The People Most Impacted
The inaccurate research and incomplete data from the covid tracking app could have been avoided by drawing on the expertise of patients. Higher quality data could have been collected sooner and more thoroughly, if patients were consulted in the app design and in the related research studies. Participatory approaches to machine learning is an exciting and growing area of research. In any domain, the people who would be most impacted by errors or mistakes need to be included as partners in the design of the project.

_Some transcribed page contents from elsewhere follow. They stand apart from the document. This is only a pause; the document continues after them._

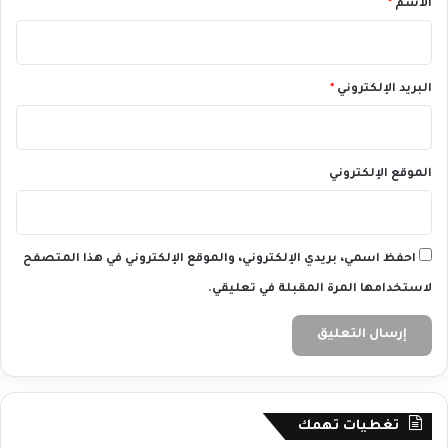
الاسم
*
ي
ا
ل
ع
البريد الإلكتروني
*
ا
م
الموقع الإلكتروني
احفظ اسمي، بريدي الإلكتروني، والموقع الإلكتروني في هذا المتصفح
لاستخدامها المرة المقبلة في تعليقي.
تغطيات تهمك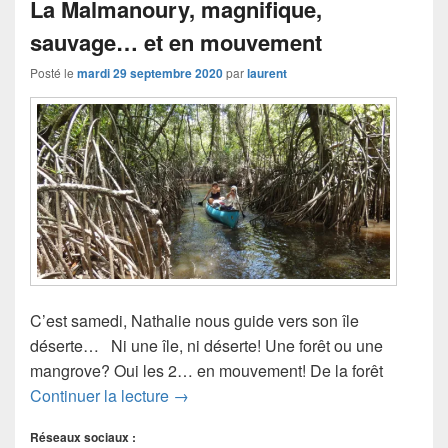
La Malmanoury, magnifique,
sauvage… et en mouvement
Posté le
mardi 29 septembre 2020
par
laurent
C’est samedi, Nathalie nous guide vers son île
déserte… Ni une île, ni déserte! Une forêt ou une
mangrove? Oui les 2… en mouvement! De la forêt
La Malmanoury, magnifique, sauvage
Continuer la lecture
→
Réseaux sociaux :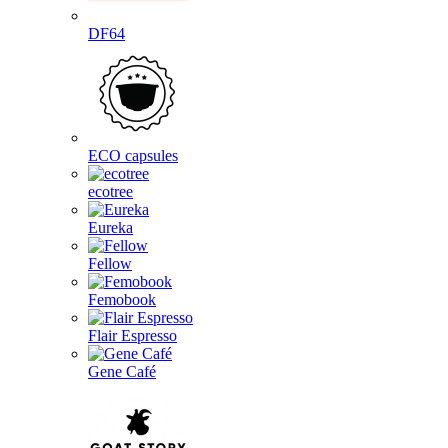
DF64
ECO capsules
ecotree
Eureka
Fellow
Femobook
Flair Espresso
Gene Café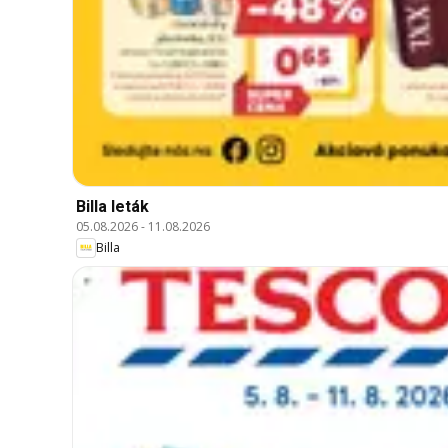
Billa leták
05.08.2026
-
11.08.2026
Billa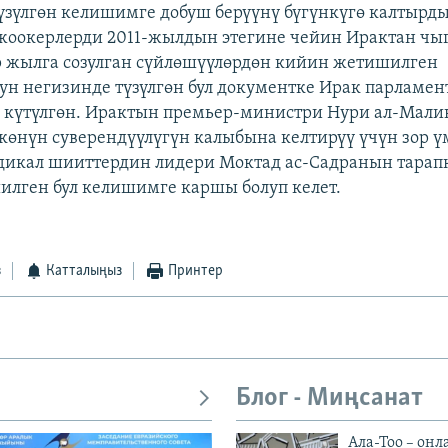
зүлгөн келишимге добуш берүүнү бүгүнкүгө калтырды
оокерлерди 2011-жылдын этегине чейин Ирактан чы
р жылга созулган сүйлөшүүлөрдөн кийин жетишилген
н негизинде түзүлгөн бул документке Ирак парламен
 күтүлгөн. Ирактын премьер-министри Нури ал-Мали
көнүн суверендүүлүгүн калыбына келтирүү үчүн зор ү
дикал шииттердин лидери Моктад ас-Садранын тара
лген бул келишимге каршы болуп келет.
з
Катталыңыз
Принтер
Блог - Миңсанат
Ала-Тоо – онл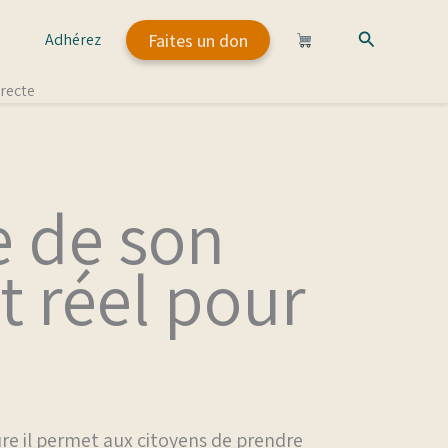
Rechercher
Faites un don
Adhérez
recte
e de son
 réel pour
e il permet aux citoyens de prendre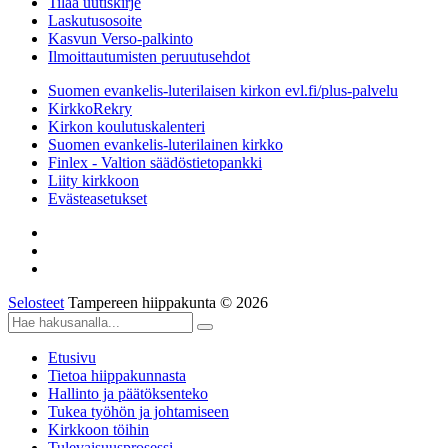
Tilaa uutiskirje
Laskutusosoite
Kasvun Verso-palkinto
Ilmoittautumisten peruutusehdot
Suomen evankelis-luterilaisen kirkon evl.fi/plus-palvelu
KirkkoRekry
Kirkon koulutuskalenteri
Suomen evankelis-luterilainen kirkko
Finlex - Valtion säädöstietopankki
Liity kirkkoon
Evästeasetukset
Selosteet
Tampereen hiippakunta © 2026
Etusivu
Tietoa hiippakunnasta
Hallinto ja päätöksenteko
Tukea työhön ja johtamiseen
Kirkkoon töihin
Tulevaisuusprosessi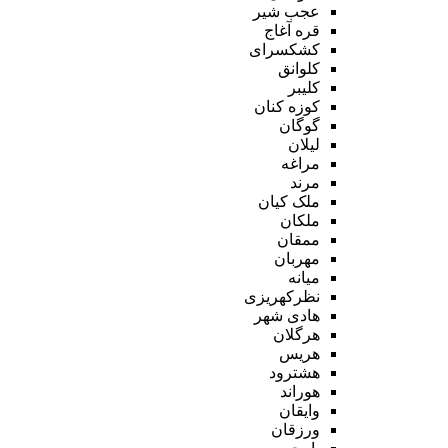
عجب شیر
قره آغاج
کشکسرای
کلوانق
کلیبر
کوزه کنان
گوگان
لیلان
مراغه
مرند
ملک کیان
ملکان
ممقان
مهربان
میانه
نظرکهریزی
هادی شهر
هرگلان
هریس
هشترود
هوراند
وایقان
ورزقان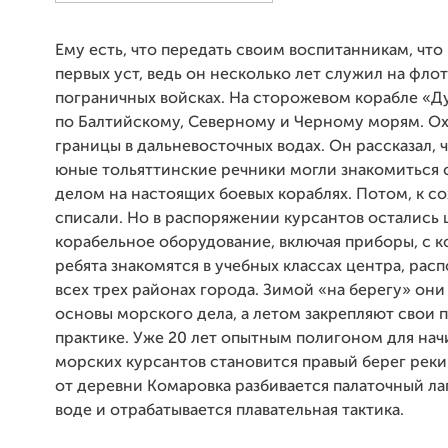
Ему есть, что передать своим воспитанникам, что 
первых уст, ведь он несколько лет служил на флот
пограничных войсках. На сторожевом корабле «Д
по Балтийскому, Северному и Черному морям. О
границы в дальневосточных водах. Он рассказал, ч
юные тольяттинские речники могли знакомиться
делом на настоящих боевых кораблях. Потом, к с
списали. Но в распоряжении курсантов остались
корабельное оборудование, включая приборы, с 
ребята знакомятся в учебных классах центра, рас
всех трех районах города. Зимой «на берегу» они
основы морского дела, а летом закрепляют свои 
практике. Уже 20 лет опытным полигоном для на
морских курсантов становится правый берег реки У
от деревни Комаровка разбивается палаточный лаг
воде и отрабатывается плавательная тактика.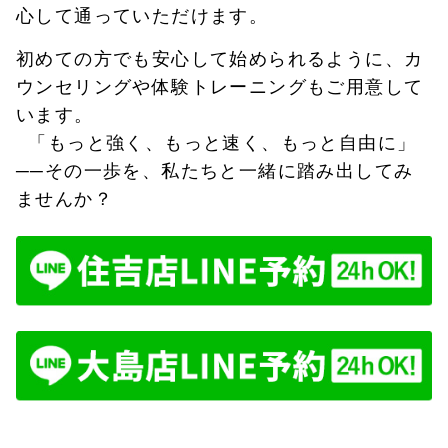
心して通っていただけます。
初めての方でも安心して始められるように、カ
ウンセリングや体験トレーニングもご用意して
います。
「もっと強く、もっと速く、もっと自由に」
──その一歩を、私たちと一緒に踏み出してみ
ませんか？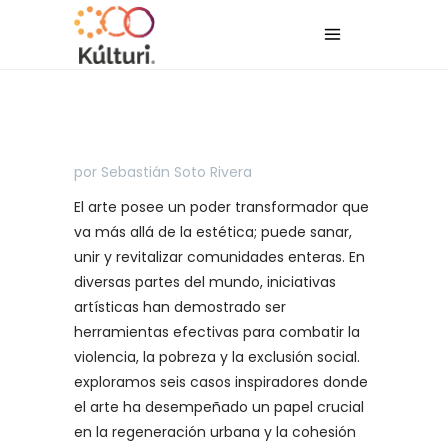
por Sebastián Soto Rivera
El arte posee un poder transformador que
va más allá de la estética; puede sanar,
unir y revitalizar comunidades enteras. En
diversas partes del mundo, iniciativas
artísticas han demostrado ser
herramientas efectivas para combatir la
violencia, la pobreza y la exclusión social.
exploramos seis casos inspiradores donde
el arte ha desempeñado un papel crucial
en la regeneración urbana y la cohesión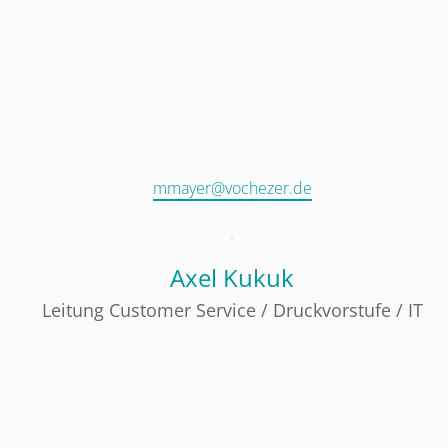
mmayer@vochezer.de
Axel Kukuk
Leitung Customer Service / Druckvorstufe / IT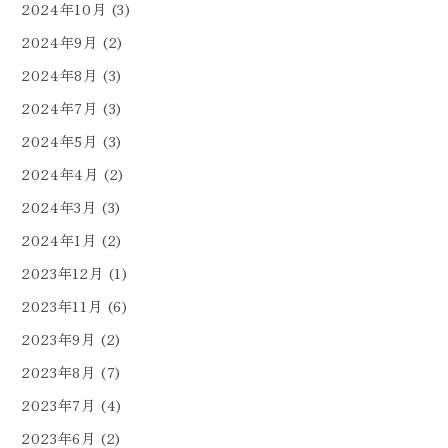
2024年10月
(3)
2024年9月
(2)
2024年8月
(3)
2024年7月
(3)
2024年5月
(3)
2024年4月
(2)
2024年3月
(3)
2024年1月
(2)
2023年12月
(1)
2023年11月
(6)
2023年9月
(2)
2023年8月
(7)
2023年7月
(4)
2023年6月
(2)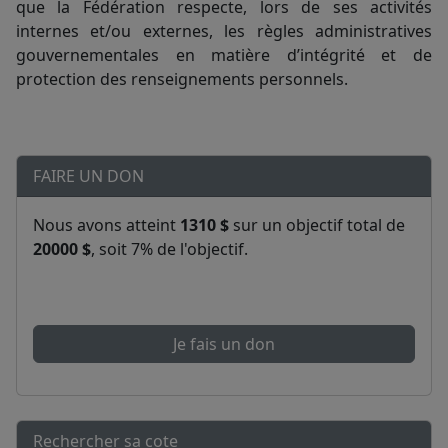
que la Fédération respecte, lors de ses activités
internes et/ou externes, les règles administratives
gouvernementales en matière d’intégrité et de
protection des renseignements personnels.
FAIRE UN DON
Nous avons atteint
1310 $
sur un objectif total de
20000 $
, soit 7% de l'objectif.
Je fais un don
Rechercher sa cote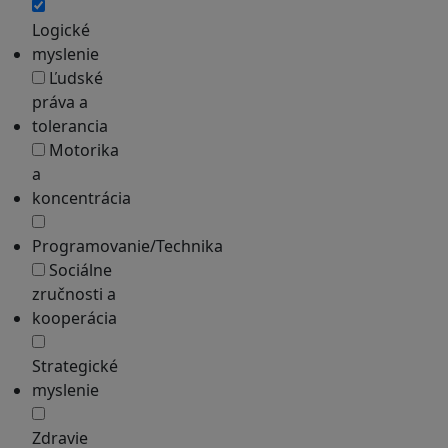
Logické
myslenie
Ľudské
práva a
tolerancia
Motorika
a
koncentrácia
Programovanie/Technika
Sociálne
zručnosti a
kooperácia
Strategické
myslenie
Zdravie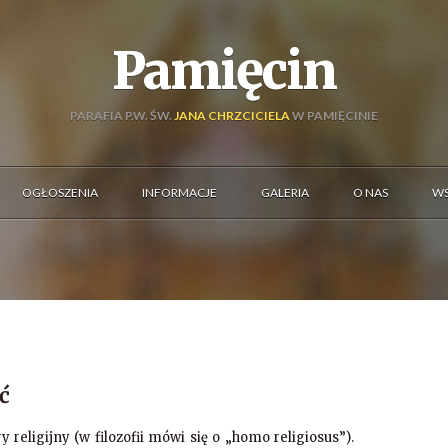
Pamięcin
PARAFIA P.W. ŚW.
JANA CHRZCICIELA
W PAMIĘCINIE
OGŁOSZENIA
INFORMACJE
GALERIA
O NAS
WS
ć
ry religijny (w filozofii mówi się o „homo religiosus”).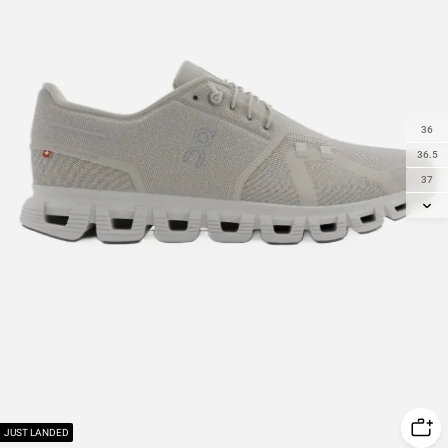
36
36.5
37
37.5
38
38.5
39
40
40.5
41
42
42.5
43
JUST LANDED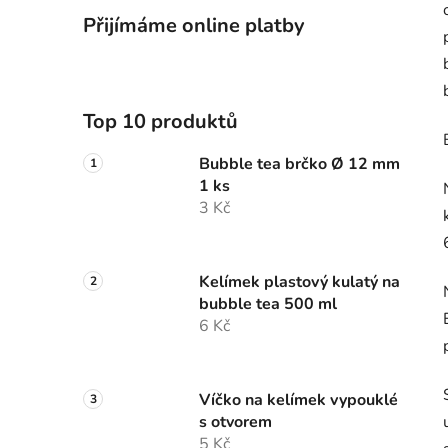
Přijímáme online platby
Top 10 produktů
Bubble tea brčko Ø 12 mm
1 ks
3 Kč
Kelímek plastový kulatý na
bubble tea 500 ml
6 Kč
Víčko na kelímek vypouklé
s otvorem
5 Kč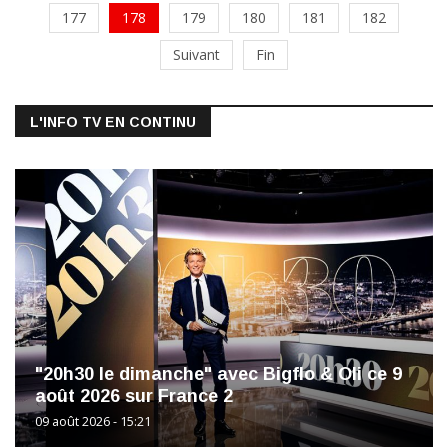
177
178
179
180
181
182
Suivant
Fin
L'INFO TV EN CONTINU
"20h30 le dimanche" avec Bigflo & Oli ce 9
août 2026 sur France 2
09 août 2026 - 15:21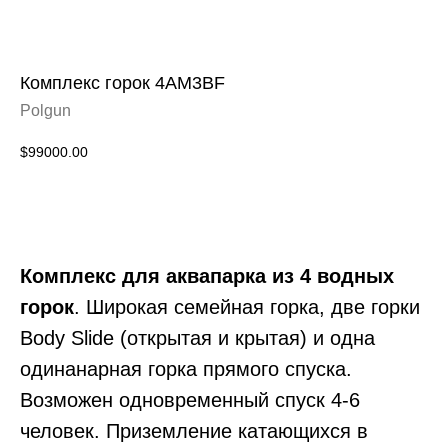
Комплекс горок 4AM3BF
Polgun
$
99000.00
Заказать
Комплекс для аквапарка из 4 водных
горок
. Широкая семейная горка, две горки
Body Slide (открытая и крытая) и одна
одинанарная горка прямого спуска.
Возможен одновременный спуск 4-6
человек. Приземление катающихся в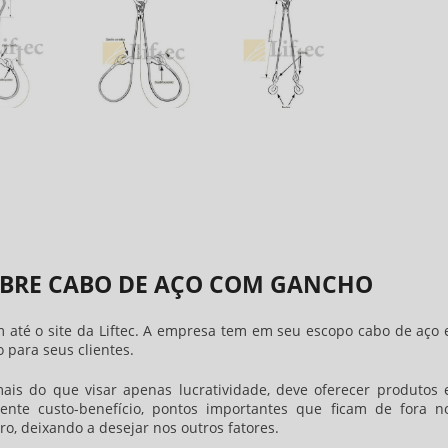
BRE CABO DE AÇO COM GANCHO
m até o site da Liftec. A empresa tem em seu escopo cabo de aço 
 para seus clientes.
mais do que visar apenas lucratividade, deve oferecer produtos 
ente custo-benefício, pontos importantes que ficam de fora n
, deixando a desejar nos outros fatores.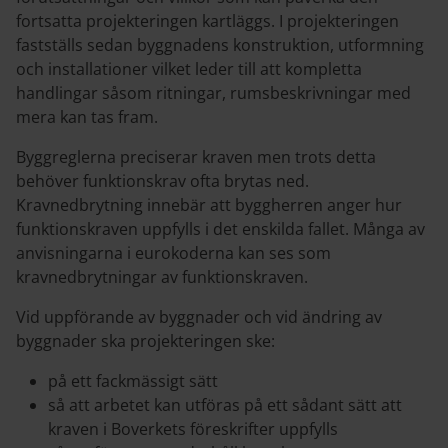
fortsatta projekteringen kartläggs. I projekteringen
fastställs sedan byggnadens konstruktion, utformning
och installationer vilket leder till att kompletta
handlingar såsom ritningar, rumsbeskrivningar med
mera kan tas fram.
Byggreglerna preciserar kraven men trots detta
behöver funktionskrav ofta brytas ned.
Kravnedbrytning innebär att byggherren anger hur
funktionskraven uppfylls i det enskilda fallet. Många av
anvisningarna i eurokoderna kan ses som
kravnedbrytningar av funktionskraven.
Vid uppförande av byggnader och vid ändring av
byggnader ska projekteringen ske:
på ett fackmässigt sätt
så att arbetet kan utföras på ett sådant sätt att
kraven i Boverkets föreskrifter uppfylls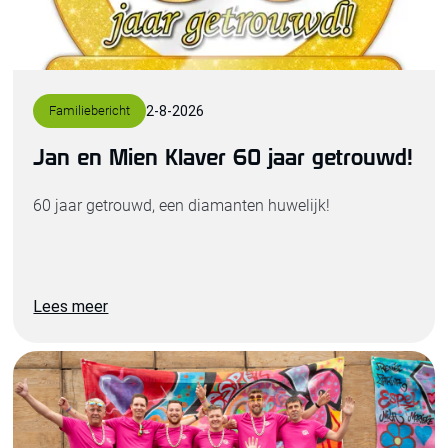
Familiebericht
2
-
8
-
2026
Jan en Mien Klaver 60 jaar getrouwd!
60 jaar getrouwd, een diamanten huwelijk!
Lees meer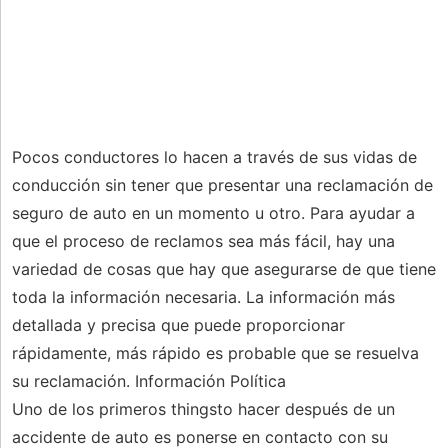
Pocos conductores lo hacen a través de sus vidas de
conducción sin tener que presentar una reclamación de
seguro de auto en un momento u otro. Para ayudar a
que el proceso de reclamos sea más fácil, hay una
variedad de cosas que hay que asegurarse de que tiene
toda la información necesaria. La información más
detallada y precisa que puede proporcionar
rápidamente, más rápido es probable que se resuelva
su reclamación. Información Política
Uno de los primeros thingsto hacer después de un
accidente de auto es ponerse en contacto con su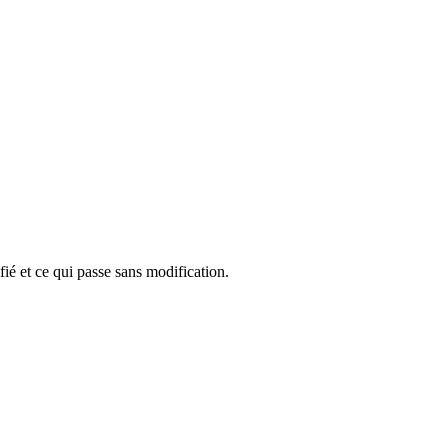
ié et ce qui passe sans modification.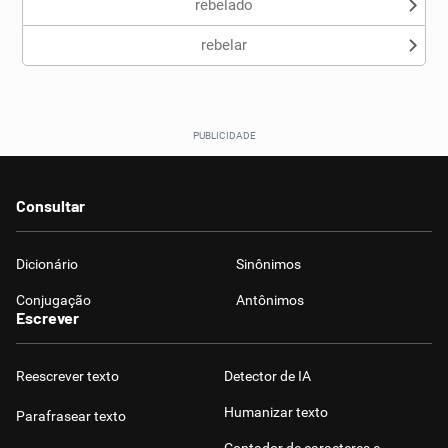
rebelado
rebelar
Consultar
Dicionário
Sinônimos
Conjugação
Antônimos
Escrever
Reescrever texto
Detector de IA
Humanizar texto
Parafrasear texto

Often, our approaches to addressing fairness or other ethics issues, further centralize the power of system designers and operators. The organizers of an ICML workshop on the topic called for more cooperative, democratic, and participatory approaches instead. We need to think not just about explainability, but about giving people actionable recourse. As Professor Berk Ustun highlights, when someone asks why their loan was denied, usually what they want is not just an explanation but to know what they could change in order to get a loan. We need to design systems with contestability in mind, to include from the start the idea that people should be able to challenge system outputs. We need to include expert panels of perspectives that are often overlooked, depending on the application, this could mean formerly or currently incarcerated people, people who don’t drive, people with very low incomes, disabled people, and many others. The Diverse Voices project from University of Washington Tech Lab provides guidance on how to do this. And it is crucial that this not just be tokenistic participation-washing, but a meaningful, appropriately compensated, and ongoing role in their design and operation.
Towards Greater Data Resilience
I hope that we can improve data resilience through:
- Valuing data work
- Documenting context of data
- Close contact with the data
- Meaningful, ongoing, and compensated involvement of the people impacted
And I hope that when our data represents people we can remember the human side. As AI researcher Inioluwa Deborah Raji wrote, “Data are not bricks to be stacked, oil to be drilled, gold to be mined, opportunities to be harvested. Data are humans to be seen, maybe loved, hopefully taken care of.”